**Task prompt:**
Your copy should match the records exactly, apart from the pictures, which stay out.

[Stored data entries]
• • • • • • •

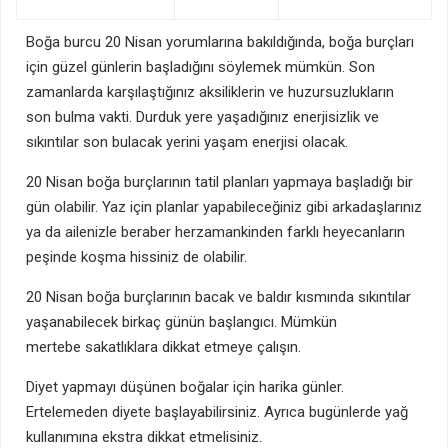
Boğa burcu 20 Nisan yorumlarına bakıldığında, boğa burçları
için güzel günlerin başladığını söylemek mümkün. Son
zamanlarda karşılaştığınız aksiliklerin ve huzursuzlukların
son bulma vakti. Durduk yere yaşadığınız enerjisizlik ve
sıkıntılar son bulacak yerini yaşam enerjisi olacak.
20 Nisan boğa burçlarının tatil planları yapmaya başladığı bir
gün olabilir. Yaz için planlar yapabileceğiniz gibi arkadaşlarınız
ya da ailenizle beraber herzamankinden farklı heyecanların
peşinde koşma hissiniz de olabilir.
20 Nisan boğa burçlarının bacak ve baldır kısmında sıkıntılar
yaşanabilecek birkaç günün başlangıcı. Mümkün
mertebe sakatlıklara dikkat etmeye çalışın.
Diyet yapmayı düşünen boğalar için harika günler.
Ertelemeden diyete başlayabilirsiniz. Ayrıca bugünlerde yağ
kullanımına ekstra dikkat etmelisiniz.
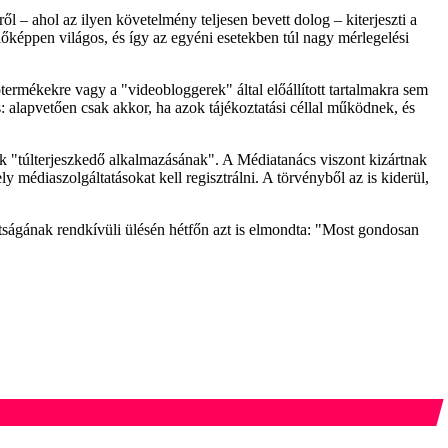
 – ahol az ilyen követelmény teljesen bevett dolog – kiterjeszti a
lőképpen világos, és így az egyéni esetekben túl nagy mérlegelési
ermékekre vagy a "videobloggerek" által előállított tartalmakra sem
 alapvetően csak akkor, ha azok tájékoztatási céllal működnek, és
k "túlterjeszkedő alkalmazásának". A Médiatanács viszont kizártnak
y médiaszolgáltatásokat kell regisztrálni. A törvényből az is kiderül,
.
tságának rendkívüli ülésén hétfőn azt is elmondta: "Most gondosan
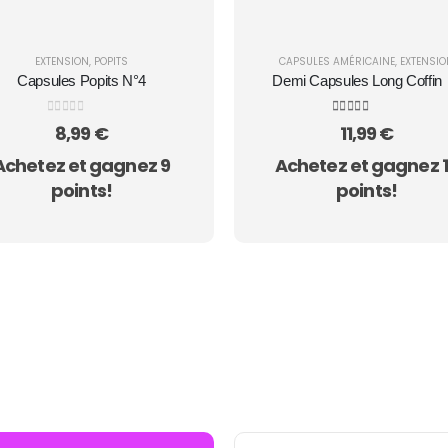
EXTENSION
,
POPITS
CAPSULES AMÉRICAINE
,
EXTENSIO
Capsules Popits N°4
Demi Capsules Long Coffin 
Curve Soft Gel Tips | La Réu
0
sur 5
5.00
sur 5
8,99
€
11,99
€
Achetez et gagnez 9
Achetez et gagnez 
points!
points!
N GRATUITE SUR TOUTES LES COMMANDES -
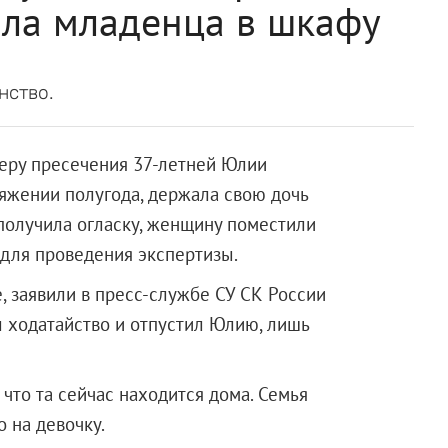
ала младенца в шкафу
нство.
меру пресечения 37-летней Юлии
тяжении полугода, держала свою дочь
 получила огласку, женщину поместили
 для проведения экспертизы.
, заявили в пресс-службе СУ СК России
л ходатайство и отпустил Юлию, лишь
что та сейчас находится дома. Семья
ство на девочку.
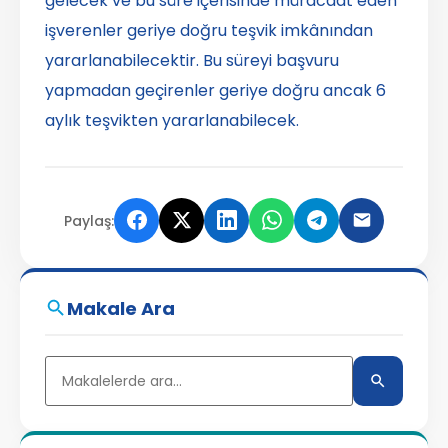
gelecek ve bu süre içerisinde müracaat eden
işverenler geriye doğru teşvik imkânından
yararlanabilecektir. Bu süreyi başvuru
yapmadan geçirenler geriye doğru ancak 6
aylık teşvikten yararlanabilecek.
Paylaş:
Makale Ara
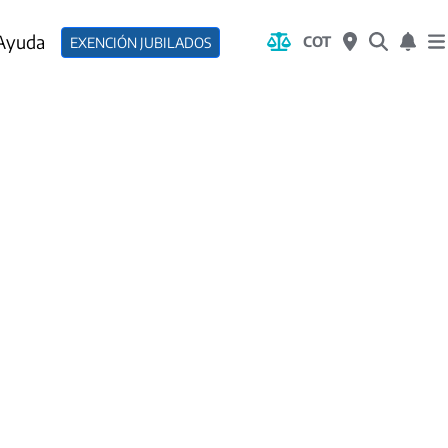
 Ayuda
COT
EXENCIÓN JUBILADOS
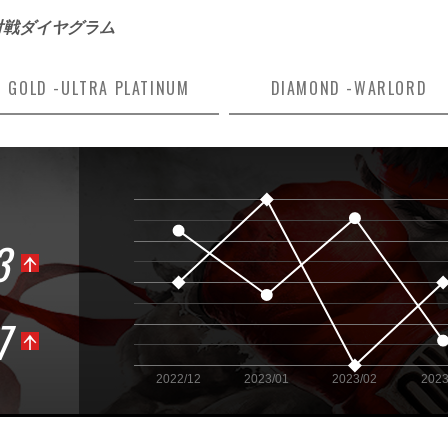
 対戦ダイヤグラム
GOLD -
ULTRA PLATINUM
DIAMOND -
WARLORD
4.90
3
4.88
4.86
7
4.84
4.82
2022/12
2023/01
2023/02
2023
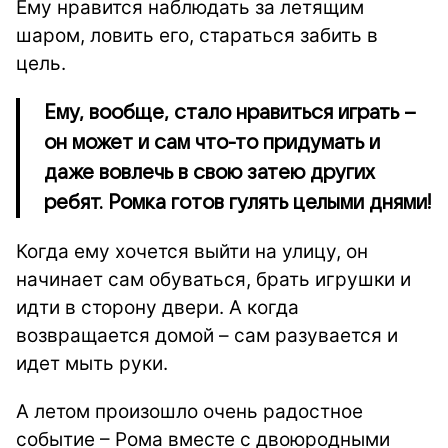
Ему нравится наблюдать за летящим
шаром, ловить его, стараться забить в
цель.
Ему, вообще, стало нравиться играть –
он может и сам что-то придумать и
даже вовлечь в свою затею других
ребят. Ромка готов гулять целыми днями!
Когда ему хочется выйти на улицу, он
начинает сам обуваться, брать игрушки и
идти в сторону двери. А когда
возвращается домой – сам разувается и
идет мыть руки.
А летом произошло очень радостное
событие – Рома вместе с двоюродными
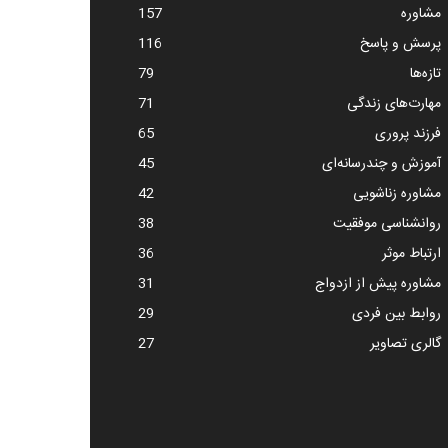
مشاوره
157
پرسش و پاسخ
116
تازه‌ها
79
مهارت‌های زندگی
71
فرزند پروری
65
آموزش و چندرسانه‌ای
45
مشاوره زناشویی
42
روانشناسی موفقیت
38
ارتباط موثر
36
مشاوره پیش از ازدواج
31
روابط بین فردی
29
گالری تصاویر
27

• • • • • • •

**Written solution:**
Boğa burcu 20 Nisan yorumlarına bakıldığında, boğa burçları
için güzel günlerin başladığını söylemek mümkün. Son
zamanlarda karşılaştığınız aksiliklerin ve huzursuzlukların
son bulma vakti. Durduk yere yaşadığınız enerjisizlik ve
sıkıntılar son bulacak yerini yaşam enerjisi olacak.
20 Nisan boğa burçlarının tatil planları yapmaya başladığı bir
gün olabilir. Yaz için planlar yapabileceğiniz gibi arkadaşlarınız
ya da ailenizle beraber herzamankinden farklı heyecanların
peşinde koşma hissiniz de olabilir.
20 Nisan boğa burçlarının bacak ve baldır kısmında sıkıntılar
yaşanabilecek birkaç günün başlangıcı. Mümkün
mertebe sakatlıklara dikkat etmeye çalışın.
Diyet yapmayı düşünen boğalar için harika günler.
Ertelemeden diyete başlayabilirsiniz. Ayrıca bugünlerde yağ
kullanımına ekstra dikkat etmelisiniz.
 – ahol az ilyen követelmény teljesen bevett dolog – kiterjeszti a
lőképpen világos, és így az egyéni esetekben túl nagy mérlegelési
ermékekre vagy a "videobloggerek" által előállított tartalmakra sem
 alapvetően csak akkor, ha azok tájékoztatási céllal működnek, és
k "túlterjeszkedő alkalmazásának". A Médiatanács viszont kizártnak
y médiaszolgáltatásokat kell regisztrálni. A törvényből az is kiderül,
.
tságának rendkívüli ülésén hétfőn azt is elmondta: "Most gondosan
EXTENSION
,
POPITS
CAPSULES AMÉRICAINE
,
EXTENSIO
Capsules Popits N°4
Demi Capsules Long Coffin 
Curve Soft Gel Tips | La Réu
0
sur 5
5.00
sur 5
8,99
€
11,99
€
Achetez et gagnez 9
Achetez et gagnez 
points!
points!
N GRATUITE SUR TOUTES LES COMMANDES -
ала младенца в шкафу
нство.
меру пресечения 37-летней Юлии
тяжении полугода, держала свою дочь
 получила огласку, женщину поместили
 для проведения экспертизы.
, заявили в пресс-службе СУ СК России
л ходатайство и отпустил Юлию, лишь
что та сейчас находится дома. Семья
ство на девочку.
gelecek ve bu süre içerisinde müracaat eden
işverenler geriye doğru teşvik imkânından
yararlanabilecektir. Bu süreyi başvuru
yapmadan geçirenler geriye doğru ancak 6
aylık teşvikten yararlanabilecek.
Paylaş:
Makale Ara
 Ayuda
COT
EXENCIÓN JUBILADOS
 対戦ダイヤグラム
GOLD -
ULTRA PLATINUM
DIAMOND -
WARLORD
4.90
3
4.88
4.86
7
4.84
4.82
2022/12
2023/01
2023/02
2023
Ему нравится наблюдать за летящим
шаром, ловить его, стараться забить в
цель.
Ему, вообще, стало нравиться играть –
он может и сам что-то придумать и
даже вовлечь в свою затею других
ребят. Ромка готов гулять целыми днями!
Когда ему хочется выйти на улицу, он
начинает сам обуваться, брать игрушки и
идти в сторону двери. А когда
возвращается домой – сам разувается и
идет мыть руки.
А летом произошло очень радостное
событие – Рома вместе с двоюродными
مشاوره
157
پرسش و پاسخ
116
تازه‌ها
79
مهارت‌های زندگی
71
فرزند پروری
65
آموزش و چندرسانه‌ای
45
مشاوره زناشویی
42
روانشناسی موفقیت
38
ارتباط موثر
36
مشاوره پیش از ازدواج
31
روابط بین فردی
29
گالری تصاویر
27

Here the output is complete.